Part 5

7.1K 710 180
                                    

Yakinlah selain kehidupan dunia yang keras ini, masih ada bentuk lainnya yang keras di antara kita. Seperti kekerasan usahaku dalam memasuki hatimu.. Shaka.

Dua cangkir kopi hitam pekat mengepulkan asap panasnya, di sampingnya sepiring pisang goreng menemani sang kopi untuk mewarnai indahnya pagi ini. Shaka bersama Syafiq tengah duduk berdua di teras depan rumahnya di mana tampak anak kecil berlari-lari di jalanan. Maklum saja ini adalah hari sabtu, waktunya anak-anak bermain dan melupakan sejenak tentang pelajarannya.

"Kadang iri kalau melihat anak-anak bermain.
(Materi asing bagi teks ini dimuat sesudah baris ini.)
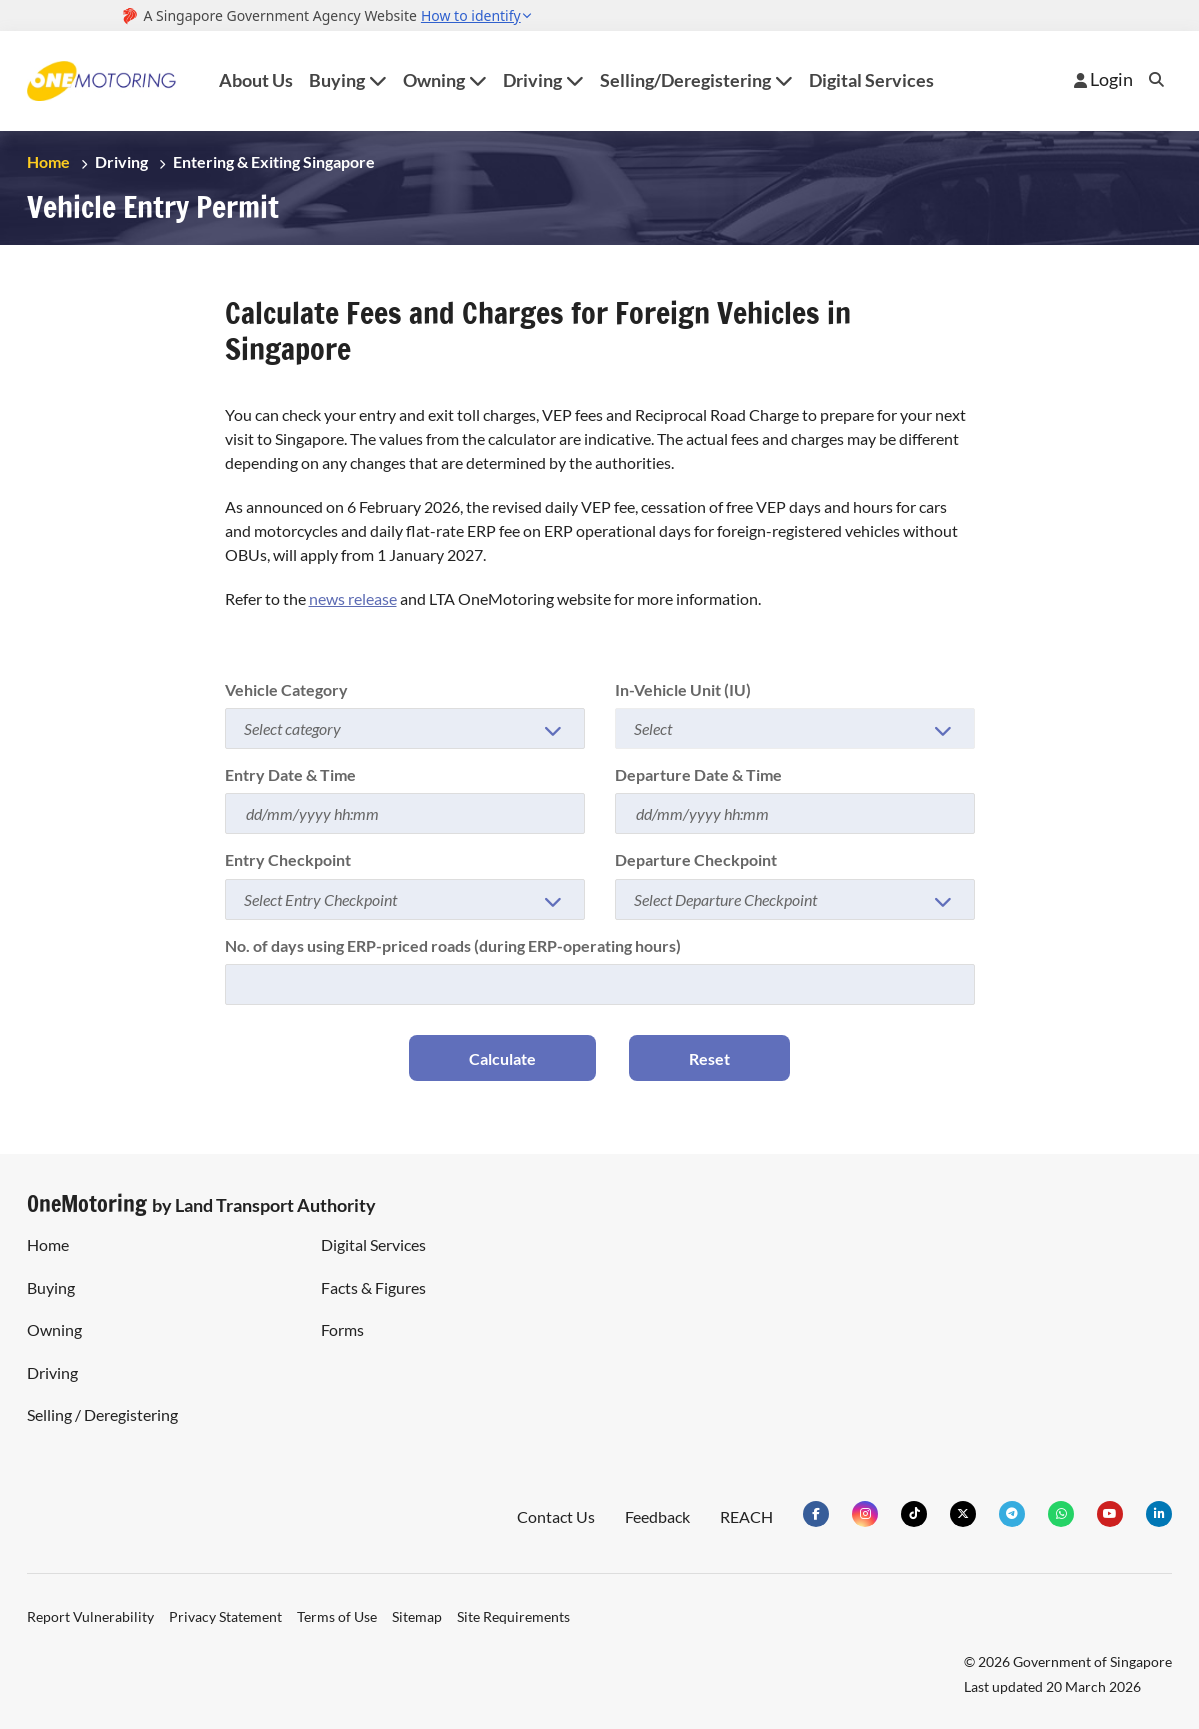 This screenshot has width=1199, height=1729. What do you see at coordinates (373, 1287) in the screenshot?
I see `Facts & Figures` at bounding box center [373, 1287].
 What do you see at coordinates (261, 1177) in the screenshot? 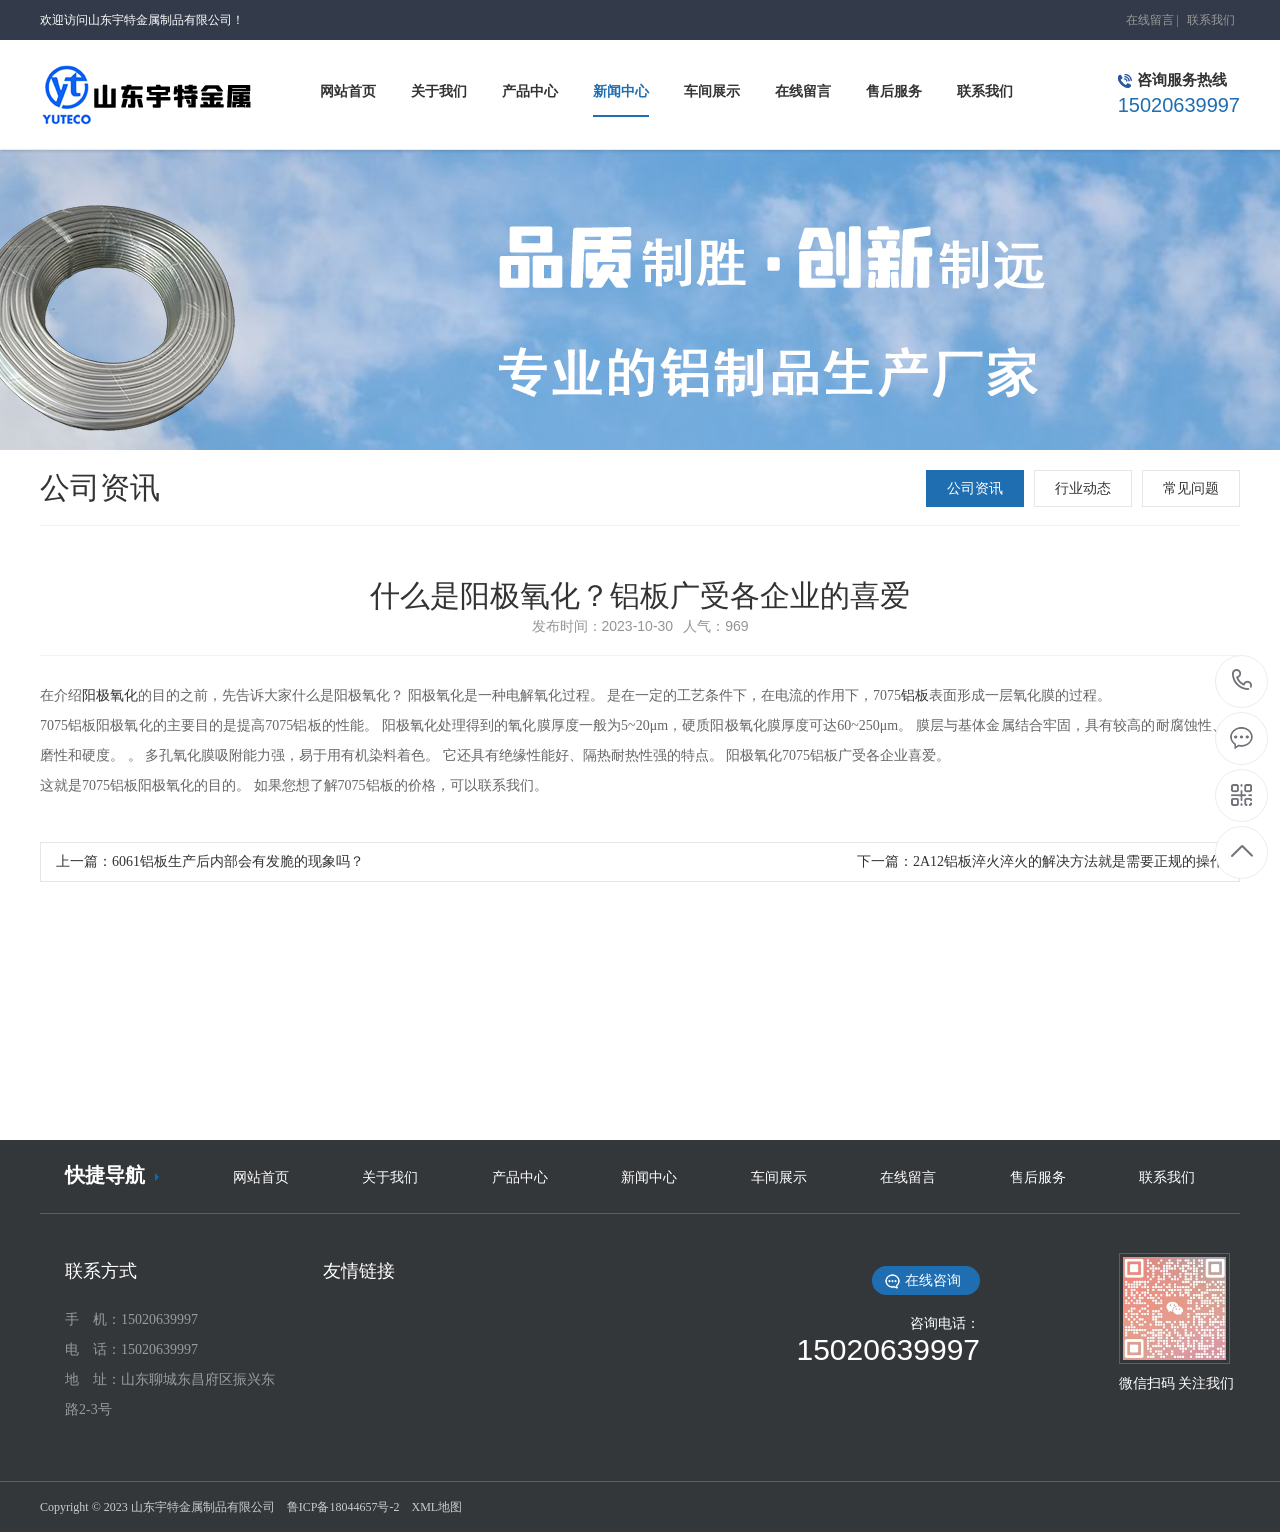 I see `网站首页` at bounding box center [261, 1177].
Wajah mereka enggak ada beban sedikitpun." Tubuh Syafiq terlihat santai bersandar pada kursi kayu berplistur cokelat. Senyum di bibirnya belum juga pudar menatap bagaimana wajah bahagia yang terpancar dari anak-anak kecil.

Terkadang Shaka suka aneh melihat sepupunya itu, mengapa mereka terlihat begitu sama tetapi selalu saja sifat keduanya saling bertentangan. Ada saja hal yang sering kali mereka ributkan berdua. Sampai-sampai kedua orang tua mereka lelah untuk memisahkannya.

Namun biar bagaimanapun sifat keduanya, yang jelas baik Syafiq maupun Shaka saling menyayangi. Ya, walau Syafiq belum pernah berkata seperti itu langsung pada sepupunya itu. Tetapi Shaka tahu dari sikapnya yang terkadang sudah menunjukkan hal tersebut.

Pikiran Shaka mulai melayang, berharap bila kasih sayang mereka sebagai seorang saudara tidak seperti penutup payudara yang sering salah diartikan oleh perempuan. Bolehkan kalau Shaka membandingkannya dengan itu? Kenapa bisa dia berkata seperti ini. Usut punya usut, Shaka tidak sengaja pernah melihat ukuran benda itu yang setiap saat dipakai perempuan.

Terus apa masalahnya?

Masalahnya benda itu sering kali menjadi pusat kebohongan bagi publik. Bayangkan saja yang terlihat dari luar sebesar semangka merah, tetapi ketika dibuka seperti buah cherry merah yang pohonnya sering ia panjat saat kecil dulu.

Maka dari itu terkadang lelaki sering merasa kesal atas pembohongan tersebut. Untuk itu Shaka berharap kasih sayangnya dan Syafiq tidak sama seperti penutup payudara.

Sebelum Syafiq menyadari pikiran aneh tersebut, Shaka berbalik kembali menatap anak-anak yang masih tertawa riang berlari-lari di jalanan depan rumah. "Iya, pikiran mereka hanya ada bermain dan kadang-kadang belajar. Masalah hidup terberat cuma pelajaran matematika." Tawa laki-laki yang memiliki senyum manis itu terbit begitu saja ketika mengakhiri ucapan yang terlontar dari bibir ini.

Pikirannya terbang melayang seakan kembali ke masa dimana ia hanya seorang murid yang diharuskan belajar. Selebihnya tidak ada hal berat yang perlu dipikirkan. Memang dulu sering kali Shaka berdoa kapan ia akan menjadi orang dewasa. Karena melihat ayah dan bunda yang begitu saling mencintai membuatnya iri, kapan ada sosok lain yang mencintainya setulus bunda mencintai ayah.

Tetapi, mengapa ketika sudah besar dan memiliki banyak pikiran berat, ada keegoisan untuk kembali kemasa dimana hanya ada dirinya seorang. Shaka si anak kecil yang selalu disayang ayah dan bunda.

"Lo enak, masa kecil lo bahagia. Ada Ayah lo yang selalu ada dan ngajak lo main bareng." Ada nada kesakitan saat Syafiq mengatakan isi hatinya. Belasan tahun Shaka mengenalnya baru kali ini laki-laki itu mendengar Syafiq mengeluh.

"Jangan iri atas apa yang dimiliki oleh orang lain, Bang. Asal lo tahu, gue juga iri sama diri lo. Iri banget malah."

Syafiq berpaling menatap sepupu nakalnya itu, keningnya berkerut dalam seakan bingung apa yang Shaka irikan darinya. "Enggak usah pasang tampang aneh begitu, Bang. Lo mau tahu gue iri kenapa?"

"Iya lah gue mau tahu. Kan aneh lo iri sama gue."

Shaka cuma bisa meringis. Mengusap bidang dadanya sendiri yang terasa sakit. Padahal belum ada penjelasan mengapa ia iri kepada Syafiq.